Geçen haftaki apartman toplantısında sevgili komşularımız bahçede top oynamayı yasaklamış. Daha başka yasakları da apartman panosuna asılmış ki, herkes görsün ve kendine çeki düzen versin.

Geçen yılda bahçede bisiklete binmek yasaklanmıştı. Hatta komşu çocukların bahçeye gelmeleri ve burada bizim çocuklarla kaynaşıp oyun oynamaları da “yabancı çocuklar” bahçeye giriyor ve arabalar çiziliyor diye engellenmişti yine sevgili büyüklerimiz tarafından.

“Yabancı çocuklar” ın “ne kadar yabancı, neye ve kime yabancı” olduğu soruları havada kalsa da “yabancıydı” onlar ve dışarıda kalmalılardı. 

Bizim çocuklar her ne kadar “ e peki nerede oynayalım, oynayacak yer mi bıraktınız bizlere” dese de, çocuk sever! komşular karar vermişlerdi bir kere.. 

Aslında biraz cesareti olsalar “ ne bu kardeşim çoluk çocuk yapıp bizlerin rahatını bozuyorsunuz; bırakında burada gönlümüze göre yaşayalım” diyecekler ama utanıyorlardır kimbilir!..

Daha öncede çocuklar biraz gürültü yapıyorlar diye aşağıdaki komşu kapımıza gelmiş, eşime pekte dost olmayan davranışlarda bulunmuşlardı ben seyahtte iken. Hatta ileri gidip tüm apartman sakinlerini bize ve apartmanda çocuğu olan diğer komşuya karşı dedikodumuzu yaparak bizi mahkeme yoluyla atmaya bile kalkmışlardı.

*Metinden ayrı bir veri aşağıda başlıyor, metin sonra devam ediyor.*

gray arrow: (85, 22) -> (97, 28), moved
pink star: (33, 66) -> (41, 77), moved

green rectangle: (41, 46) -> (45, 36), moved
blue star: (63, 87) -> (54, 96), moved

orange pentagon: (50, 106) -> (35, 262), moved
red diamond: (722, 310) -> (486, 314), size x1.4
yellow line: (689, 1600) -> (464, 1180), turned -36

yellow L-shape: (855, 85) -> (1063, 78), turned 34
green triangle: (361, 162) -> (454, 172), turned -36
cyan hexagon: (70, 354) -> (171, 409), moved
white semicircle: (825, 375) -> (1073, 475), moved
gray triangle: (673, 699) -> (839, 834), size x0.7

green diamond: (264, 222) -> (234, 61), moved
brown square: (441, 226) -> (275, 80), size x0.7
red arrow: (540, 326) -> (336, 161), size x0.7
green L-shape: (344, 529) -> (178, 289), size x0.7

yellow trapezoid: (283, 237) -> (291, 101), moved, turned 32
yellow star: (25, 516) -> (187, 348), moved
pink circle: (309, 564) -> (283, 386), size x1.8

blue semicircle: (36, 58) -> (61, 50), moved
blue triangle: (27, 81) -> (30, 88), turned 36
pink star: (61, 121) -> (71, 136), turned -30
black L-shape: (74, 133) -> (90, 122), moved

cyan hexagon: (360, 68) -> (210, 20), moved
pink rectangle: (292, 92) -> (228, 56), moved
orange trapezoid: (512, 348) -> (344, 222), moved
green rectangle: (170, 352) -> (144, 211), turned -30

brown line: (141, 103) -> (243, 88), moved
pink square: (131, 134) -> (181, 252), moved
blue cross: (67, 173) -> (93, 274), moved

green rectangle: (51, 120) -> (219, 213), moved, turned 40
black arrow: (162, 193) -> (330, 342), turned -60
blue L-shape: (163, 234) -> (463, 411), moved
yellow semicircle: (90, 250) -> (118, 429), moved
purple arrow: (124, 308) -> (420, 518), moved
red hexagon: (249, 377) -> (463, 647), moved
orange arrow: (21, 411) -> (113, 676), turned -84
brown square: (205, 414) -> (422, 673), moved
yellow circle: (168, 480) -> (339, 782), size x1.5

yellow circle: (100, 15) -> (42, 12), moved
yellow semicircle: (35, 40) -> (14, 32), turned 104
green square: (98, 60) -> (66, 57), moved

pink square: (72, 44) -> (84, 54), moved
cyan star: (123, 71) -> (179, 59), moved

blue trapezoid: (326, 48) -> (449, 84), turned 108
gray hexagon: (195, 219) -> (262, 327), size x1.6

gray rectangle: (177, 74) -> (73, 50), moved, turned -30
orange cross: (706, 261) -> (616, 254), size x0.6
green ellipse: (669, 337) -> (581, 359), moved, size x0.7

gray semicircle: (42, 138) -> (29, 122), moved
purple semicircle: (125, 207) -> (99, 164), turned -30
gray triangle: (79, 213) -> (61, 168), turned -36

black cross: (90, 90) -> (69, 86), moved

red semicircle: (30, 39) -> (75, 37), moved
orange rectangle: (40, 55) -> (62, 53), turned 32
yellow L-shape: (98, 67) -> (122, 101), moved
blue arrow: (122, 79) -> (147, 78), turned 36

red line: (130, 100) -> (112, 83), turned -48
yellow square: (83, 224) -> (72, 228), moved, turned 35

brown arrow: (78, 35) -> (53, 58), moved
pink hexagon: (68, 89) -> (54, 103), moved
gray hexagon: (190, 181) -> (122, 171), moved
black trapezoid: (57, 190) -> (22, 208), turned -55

Çocukları tehlikeli buluyorlardı sevgili alt ve üst komşularımız. Bizden öncede çocukları olan kiracıyı da başarılı! bir şekilde yolcu etmişlerdi. Artık apartman onlara kalmışken biz çıkagelmiştik hem de iki erkek çocukla. 

Hatta bir ara, bizim çocuklar apartman dışından gelen ve çöp bidonundan yemek yemek yiyen kedilere acıyıp onlara yemek verdiler diye noter kanalı ile bir ihtarname bile gönderilmişti sevgili kedi fobisi olan hekim karıkoca komşularımız tarafından…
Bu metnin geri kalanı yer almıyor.